What is needed: This exercise asks for a copy of each line in the records below with the word "settings" in it.

Information supplied:
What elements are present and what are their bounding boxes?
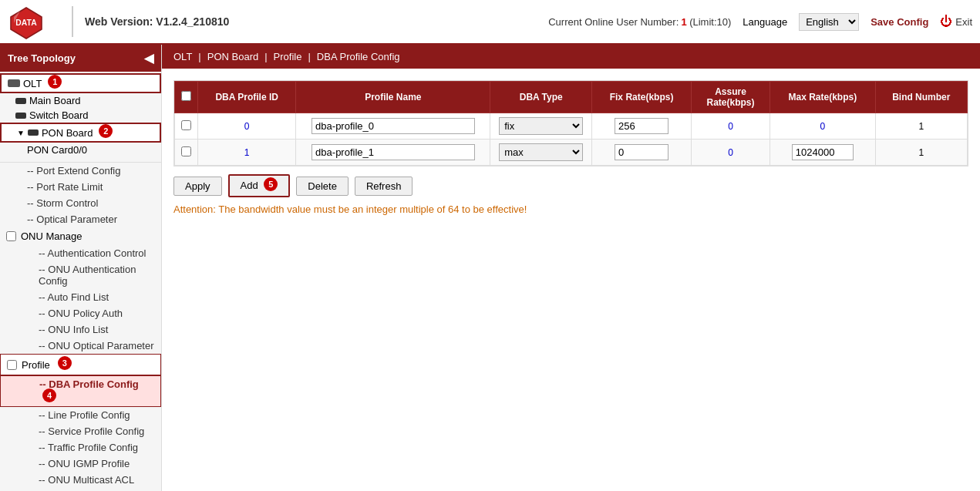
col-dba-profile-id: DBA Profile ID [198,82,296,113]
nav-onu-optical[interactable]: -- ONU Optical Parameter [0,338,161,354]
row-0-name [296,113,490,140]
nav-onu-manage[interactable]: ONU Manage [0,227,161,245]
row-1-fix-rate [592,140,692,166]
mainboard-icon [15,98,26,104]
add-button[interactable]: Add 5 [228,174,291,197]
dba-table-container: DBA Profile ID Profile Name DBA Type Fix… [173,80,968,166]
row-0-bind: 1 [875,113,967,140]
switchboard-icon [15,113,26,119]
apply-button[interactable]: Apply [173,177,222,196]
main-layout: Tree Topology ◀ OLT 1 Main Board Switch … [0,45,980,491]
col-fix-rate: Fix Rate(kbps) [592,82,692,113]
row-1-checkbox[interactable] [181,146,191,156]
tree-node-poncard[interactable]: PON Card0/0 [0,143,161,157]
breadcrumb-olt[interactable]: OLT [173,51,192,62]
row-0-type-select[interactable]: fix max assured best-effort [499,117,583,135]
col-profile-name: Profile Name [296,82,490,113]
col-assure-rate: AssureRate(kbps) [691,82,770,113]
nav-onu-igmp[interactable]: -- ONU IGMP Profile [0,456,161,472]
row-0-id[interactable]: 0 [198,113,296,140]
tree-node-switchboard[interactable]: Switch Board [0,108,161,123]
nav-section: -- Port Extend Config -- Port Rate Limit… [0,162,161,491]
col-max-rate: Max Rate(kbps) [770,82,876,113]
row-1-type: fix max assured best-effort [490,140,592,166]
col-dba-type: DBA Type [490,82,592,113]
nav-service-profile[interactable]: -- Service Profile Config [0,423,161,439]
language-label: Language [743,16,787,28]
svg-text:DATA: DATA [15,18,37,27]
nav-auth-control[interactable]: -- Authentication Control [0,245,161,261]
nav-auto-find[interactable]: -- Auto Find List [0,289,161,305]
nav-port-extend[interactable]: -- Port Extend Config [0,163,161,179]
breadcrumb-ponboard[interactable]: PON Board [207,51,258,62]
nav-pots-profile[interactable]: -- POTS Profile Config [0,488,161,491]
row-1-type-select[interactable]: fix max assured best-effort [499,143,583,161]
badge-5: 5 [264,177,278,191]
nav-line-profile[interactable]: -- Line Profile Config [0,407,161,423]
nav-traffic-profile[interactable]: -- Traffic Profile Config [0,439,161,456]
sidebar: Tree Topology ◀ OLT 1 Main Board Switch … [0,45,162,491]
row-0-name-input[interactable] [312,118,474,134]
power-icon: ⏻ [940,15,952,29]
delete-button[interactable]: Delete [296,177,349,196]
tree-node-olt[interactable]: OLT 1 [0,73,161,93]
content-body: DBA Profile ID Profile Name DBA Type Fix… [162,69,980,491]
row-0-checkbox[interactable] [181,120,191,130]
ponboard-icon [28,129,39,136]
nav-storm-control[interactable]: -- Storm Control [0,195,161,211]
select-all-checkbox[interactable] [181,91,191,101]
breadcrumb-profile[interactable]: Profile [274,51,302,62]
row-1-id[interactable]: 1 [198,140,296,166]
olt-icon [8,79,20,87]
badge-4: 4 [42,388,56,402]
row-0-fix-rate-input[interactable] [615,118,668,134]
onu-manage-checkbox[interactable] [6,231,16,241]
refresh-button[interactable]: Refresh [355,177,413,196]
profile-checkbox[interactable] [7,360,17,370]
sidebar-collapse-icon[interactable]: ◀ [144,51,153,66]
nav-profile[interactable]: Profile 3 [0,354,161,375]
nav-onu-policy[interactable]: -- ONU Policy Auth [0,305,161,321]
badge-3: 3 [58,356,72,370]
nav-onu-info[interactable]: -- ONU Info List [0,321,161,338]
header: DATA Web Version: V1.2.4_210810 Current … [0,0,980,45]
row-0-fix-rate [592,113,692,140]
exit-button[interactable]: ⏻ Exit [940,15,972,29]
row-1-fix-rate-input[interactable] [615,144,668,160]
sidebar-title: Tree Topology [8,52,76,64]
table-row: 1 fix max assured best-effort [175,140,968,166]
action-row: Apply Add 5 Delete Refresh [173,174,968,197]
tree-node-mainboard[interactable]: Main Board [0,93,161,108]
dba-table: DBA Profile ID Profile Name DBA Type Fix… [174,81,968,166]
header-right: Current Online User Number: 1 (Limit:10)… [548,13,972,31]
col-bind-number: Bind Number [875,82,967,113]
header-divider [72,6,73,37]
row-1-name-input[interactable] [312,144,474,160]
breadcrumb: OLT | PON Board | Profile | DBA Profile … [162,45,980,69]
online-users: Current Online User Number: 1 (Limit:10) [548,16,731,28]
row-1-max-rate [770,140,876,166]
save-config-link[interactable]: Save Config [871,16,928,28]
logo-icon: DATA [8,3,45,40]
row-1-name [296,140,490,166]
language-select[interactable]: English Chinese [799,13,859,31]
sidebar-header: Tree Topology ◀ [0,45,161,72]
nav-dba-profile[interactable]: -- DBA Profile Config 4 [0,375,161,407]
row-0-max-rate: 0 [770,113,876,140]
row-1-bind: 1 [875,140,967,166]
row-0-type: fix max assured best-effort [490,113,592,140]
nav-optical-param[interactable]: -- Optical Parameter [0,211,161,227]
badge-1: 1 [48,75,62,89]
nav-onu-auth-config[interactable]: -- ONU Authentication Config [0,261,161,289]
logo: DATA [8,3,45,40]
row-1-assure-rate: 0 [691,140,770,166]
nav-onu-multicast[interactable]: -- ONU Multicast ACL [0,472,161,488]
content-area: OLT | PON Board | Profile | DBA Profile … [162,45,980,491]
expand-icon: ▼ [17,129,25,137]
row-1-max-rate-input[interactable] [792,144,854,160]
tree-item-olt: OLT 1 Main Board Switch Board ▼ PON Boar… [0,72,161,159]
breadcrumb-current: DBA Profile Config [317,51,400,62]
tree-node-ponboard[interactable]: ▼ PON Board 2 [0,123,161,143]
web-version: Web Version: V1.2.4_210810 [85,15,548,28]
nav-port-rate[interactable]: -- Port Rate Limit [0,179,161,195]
---
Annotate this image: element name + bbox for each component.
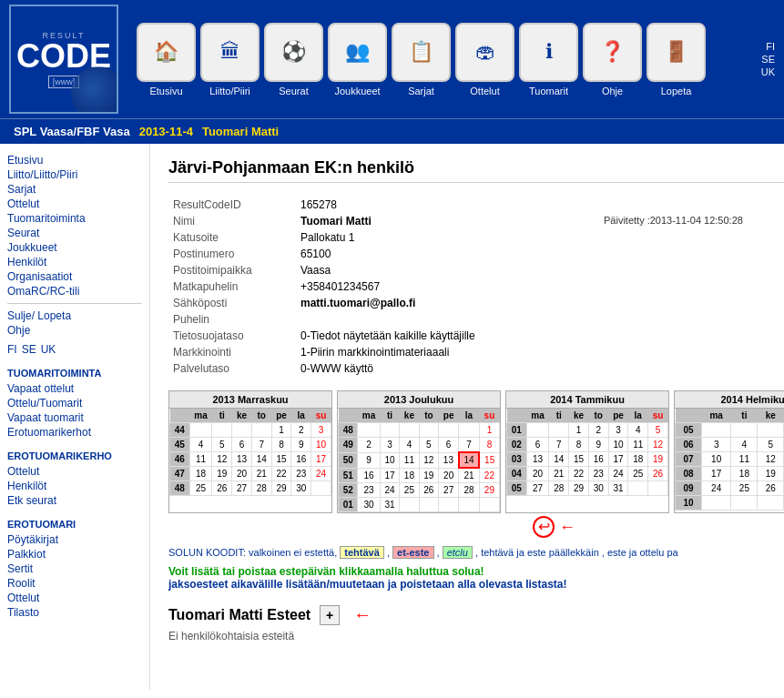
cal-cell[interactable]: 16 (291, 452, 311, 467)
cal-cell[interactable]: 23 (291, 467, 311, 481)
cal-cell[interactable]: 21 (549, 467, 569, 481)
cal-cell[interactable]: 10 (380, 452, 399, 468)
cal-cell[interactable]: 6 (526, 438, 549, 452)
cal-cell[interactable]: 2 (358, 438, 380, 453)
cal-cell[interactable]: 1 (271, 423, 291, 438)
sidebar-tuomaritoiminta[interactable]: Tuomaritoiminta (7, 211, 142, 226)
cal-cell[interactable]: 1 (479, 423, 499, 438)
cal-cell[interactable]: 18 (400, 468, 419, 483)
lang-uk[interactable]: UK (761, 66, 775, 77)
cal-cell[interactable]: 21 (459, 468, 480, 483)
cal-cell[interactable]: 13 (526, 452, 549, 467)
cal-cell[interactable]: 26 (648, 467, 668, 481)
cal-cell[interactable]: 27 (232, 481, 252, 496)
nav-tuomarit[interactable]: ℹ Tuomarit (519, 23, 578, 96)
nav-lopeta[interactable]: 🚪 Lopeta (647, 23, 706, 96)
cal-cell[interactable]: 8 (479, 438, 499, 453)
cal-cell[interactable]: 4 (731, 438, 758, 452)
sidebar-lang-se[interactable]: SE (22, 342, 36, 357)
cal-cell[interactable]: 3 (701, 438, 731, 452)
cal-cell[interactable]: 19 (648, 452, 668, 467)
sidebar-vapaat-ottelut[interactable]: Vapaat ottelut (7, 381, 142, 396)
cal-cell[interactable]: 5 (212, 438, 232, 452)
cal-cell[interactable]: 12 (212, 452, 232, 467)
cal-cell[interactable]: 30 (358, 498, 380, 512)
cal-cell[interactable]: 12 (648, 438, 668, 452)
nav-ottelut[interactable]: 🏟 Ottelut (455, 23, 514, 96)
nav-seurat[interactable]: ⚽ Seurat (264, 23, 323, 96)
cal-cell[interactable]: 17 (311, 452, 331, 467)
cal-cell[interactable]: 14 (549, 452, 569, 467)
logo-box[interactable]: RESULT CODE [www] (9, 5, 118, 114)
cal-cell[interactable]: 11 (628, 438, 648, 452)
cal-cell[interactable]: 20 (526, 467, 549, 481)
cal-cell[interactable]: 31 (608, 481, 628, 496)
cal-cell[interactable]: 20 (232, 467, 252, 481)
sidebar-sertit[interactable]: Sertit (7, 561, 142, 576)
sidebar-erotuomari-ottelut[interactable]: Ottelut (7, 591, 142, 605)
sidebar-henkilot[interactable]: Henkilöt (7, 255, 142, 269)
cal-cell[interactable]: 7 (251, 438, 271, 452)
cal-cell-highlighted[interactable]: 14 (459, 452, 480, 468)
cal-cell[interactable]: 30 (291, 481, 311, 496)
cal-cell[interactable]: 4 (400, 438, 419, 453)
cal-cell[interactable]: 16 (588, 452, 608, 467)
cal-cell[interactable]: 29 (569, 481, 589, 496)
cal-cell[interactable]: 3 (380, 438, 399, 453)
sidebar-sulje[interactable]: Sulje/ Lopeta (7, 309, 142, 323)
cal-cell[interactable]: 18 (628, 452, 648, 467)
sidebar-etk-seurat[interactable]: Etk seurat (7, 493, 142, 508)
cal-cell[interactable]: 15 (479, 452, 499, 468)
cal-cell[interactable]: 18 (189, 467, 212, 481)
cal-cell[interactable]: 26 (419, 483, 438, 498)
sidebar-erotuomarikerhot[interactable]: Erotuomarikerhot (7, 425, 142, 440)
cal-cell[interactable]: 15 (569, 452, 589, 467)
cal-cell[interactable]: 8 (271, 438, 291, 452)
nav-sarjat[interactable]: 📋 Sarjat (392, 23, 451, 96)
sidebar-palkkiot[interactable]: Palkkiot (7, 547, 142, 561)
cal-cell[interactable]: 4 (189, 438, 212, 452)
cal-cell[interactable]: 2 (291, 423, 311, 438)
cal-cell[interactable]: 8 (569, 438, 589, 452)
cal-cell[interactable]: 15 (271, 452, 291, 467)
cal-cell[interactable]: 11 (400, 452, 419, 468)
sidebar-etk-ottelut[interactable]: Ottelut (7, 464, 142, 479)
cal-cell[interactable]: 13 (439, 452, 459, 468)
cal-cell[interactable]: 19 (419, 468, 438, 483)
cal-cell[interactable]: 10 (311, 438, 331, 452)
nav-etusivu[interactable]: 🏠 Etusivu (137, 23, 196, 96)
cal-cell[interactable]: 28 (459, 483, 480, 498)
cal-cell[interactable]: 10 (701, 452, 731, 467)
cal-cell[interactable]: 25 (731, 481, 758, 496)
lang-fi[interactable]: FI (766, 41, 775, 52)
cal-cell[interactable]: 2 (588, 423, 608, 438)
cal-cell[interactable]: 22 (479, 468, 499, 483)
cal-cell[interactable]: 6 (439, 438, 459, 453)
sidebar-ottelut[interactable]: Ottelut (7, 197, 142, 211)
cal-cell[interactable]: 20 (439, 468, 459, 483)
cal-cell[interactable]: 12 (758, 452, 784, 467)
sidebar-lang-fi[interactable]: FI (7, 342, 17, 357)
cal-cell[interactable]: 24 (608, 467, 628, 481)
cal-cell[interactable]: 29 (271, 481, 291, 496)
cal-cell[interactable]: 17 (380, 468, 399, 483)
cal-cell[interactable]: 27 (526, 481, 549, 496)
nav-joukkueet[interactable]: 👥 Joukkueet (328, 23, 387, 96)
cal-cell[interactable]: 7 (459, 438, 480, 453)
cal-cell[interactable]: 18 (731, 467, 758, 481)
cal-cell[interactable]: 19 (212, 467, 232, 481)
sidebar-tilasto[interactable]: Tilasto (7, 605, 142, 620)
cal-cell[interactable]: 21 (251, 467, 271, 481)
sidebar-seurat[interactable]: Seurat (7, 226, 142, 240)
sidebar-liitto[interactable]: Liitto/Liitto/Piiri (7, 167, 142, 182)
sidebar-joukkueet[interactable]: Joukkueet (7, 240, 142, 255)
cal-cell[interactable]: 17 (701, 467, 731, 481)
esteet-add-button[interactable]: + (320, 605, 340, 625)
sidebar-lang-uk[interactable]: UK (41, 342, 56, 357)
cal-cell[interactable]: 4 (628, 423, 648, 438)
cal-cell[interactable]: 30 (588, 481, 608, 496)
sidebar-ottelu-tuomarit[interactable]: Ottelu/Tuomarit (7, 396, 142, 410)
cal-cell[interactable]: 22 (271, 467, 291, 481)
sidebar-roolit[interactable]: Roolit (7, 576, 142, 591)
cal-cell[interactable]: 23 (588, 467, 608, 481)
* * *
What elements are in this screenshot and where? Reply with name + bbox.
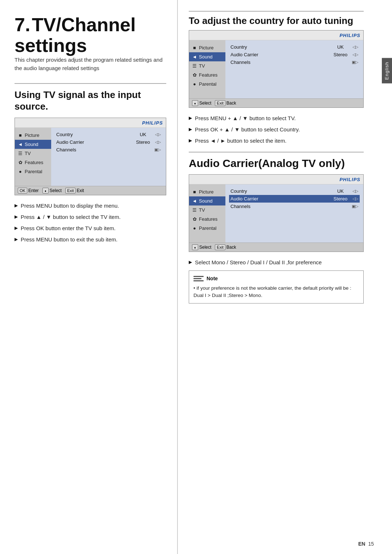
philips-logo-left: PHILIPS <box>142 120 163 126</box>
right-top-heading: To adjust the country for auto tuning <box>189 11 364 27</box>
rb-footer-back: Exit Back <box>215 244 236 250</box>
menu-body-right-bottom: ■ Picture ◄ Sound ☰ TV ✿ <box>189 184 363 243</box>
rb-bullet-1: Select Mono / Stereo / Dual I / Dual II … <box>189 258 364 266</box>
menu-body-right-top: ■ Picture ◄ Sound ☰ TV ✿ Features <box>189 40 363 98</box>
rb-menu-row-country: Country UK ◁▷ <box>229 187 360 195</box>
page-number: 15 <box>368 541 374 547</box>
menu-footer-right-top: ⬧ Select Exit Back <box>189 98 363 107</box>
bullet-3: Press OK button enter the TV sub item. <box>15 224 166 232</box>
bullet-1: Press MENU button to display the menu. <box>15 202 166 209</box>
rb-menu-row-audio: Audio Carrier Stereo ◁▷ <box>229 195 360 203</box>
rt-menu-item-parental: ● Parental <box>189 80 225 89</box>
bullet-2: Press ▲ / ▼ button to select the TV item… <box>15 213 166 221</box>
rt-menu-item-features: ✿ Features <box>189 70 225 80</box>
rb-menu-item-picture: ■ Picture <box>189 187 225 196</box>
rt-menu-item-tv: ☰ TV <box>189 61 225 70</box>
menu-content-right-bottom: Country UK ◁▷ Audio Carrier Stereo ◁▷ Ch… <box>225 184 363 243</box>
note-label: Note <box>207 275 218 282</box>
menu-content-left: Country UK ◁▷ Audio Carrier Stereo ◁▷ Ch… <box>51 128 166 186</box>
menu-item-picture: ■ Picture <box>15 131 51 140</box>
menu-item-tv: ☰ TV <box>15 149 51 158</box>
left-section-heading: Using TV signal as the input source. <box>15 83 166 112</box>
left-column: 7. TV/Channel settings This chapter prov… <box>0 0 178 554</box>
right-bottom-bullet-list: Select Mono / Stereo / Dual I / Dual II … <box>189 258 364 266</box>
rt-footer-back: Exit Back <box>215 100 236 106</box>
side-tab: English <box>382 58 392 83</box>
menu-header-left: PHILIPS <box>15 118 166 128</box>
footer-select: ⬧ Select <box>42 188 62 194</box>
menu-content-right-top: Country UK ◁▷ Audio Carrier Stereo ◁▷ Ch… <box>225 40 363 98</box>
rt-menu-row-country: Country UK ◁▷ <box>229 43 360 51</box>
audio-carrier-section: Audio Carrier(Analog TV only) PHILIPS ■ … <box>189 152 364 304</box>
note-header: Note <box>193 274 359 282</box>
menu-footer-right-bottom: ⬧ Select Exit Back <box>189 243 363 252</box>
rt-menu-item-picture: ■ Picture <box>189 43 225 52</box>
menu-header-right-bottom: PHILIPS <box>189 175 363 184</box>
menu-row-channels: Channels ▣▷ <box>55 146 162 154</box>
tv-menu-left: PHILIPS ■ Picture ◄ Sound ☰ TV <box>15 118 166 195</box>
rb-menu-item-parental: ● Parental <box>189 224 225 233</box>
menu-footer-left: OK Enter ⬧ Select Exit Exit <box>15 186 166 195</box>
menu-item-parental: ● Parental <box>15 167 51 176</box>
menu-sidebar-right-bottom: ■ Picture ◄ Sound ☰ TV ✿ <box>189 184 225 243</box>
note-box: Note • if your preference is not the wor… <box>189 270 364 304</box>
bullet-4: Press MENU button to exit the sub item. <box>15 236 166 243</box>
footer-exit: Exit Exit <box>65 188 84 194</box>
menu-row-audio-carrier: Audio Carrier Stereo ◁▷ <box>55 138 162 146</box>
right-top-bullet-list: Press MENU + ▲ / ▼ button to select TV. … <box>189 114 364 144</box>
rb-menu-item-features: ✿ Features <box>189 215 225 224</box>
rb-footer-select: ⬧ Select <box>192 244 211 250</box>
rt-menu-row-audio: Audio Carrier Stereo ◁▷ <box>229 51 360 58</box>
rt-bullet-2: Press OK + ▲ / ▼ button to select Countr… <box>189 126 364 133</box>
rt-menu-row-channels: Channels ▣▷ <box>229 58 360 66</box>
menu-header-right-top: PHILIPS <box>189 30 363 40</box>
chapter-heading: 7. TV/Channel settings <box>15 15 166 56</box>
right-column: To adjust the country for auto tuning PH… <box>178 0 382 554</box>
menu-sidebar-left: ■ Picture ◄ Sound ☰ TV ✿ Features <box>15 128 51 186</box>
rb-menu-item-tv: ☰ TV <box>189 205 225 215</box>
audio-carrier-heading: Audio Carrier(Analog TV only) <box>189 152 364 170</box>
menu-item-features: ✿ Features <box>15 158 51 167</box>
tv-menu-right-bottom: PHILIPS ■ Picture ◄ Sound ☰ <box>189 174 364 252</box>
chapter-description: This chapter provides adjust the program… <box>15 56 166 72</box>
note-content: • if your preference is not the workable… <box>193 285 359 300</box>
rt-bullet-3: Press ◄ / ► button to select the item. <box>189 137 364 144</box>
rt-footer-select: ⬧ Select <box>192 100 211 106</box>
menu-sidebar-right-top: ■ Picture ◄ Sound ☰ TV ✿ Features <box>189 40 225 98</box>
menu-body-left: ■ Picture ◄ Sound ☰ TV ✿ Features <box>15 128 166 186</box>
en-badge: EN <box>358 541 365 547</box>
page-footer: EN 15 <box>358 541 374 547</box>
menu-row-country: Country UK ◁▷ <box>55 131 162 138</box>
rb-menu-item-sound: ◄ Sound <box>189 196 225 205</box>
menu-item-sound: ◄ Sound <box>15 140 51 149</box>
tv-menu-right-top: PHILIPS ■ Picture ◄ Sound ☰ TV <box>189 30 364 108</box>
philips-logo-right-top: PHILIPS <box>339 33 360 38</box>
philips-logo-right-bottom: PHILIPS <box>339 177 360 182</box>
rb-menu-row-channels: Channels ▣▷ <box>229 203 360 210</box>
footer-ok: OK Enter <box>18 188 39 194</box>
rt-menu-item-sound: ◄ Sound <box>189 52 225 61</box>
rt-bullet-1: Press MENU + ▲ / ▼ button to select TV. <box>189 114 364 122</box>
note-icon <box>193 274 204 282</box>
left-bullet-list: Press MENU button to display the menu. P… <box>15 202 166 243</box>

Exercise result:
left-column: 7. TV/Channel settings This chapter prov… <box>0 0 178 554</box>
chapter-heading: 7. TV/Channel settings <box>15 15 166 56</box>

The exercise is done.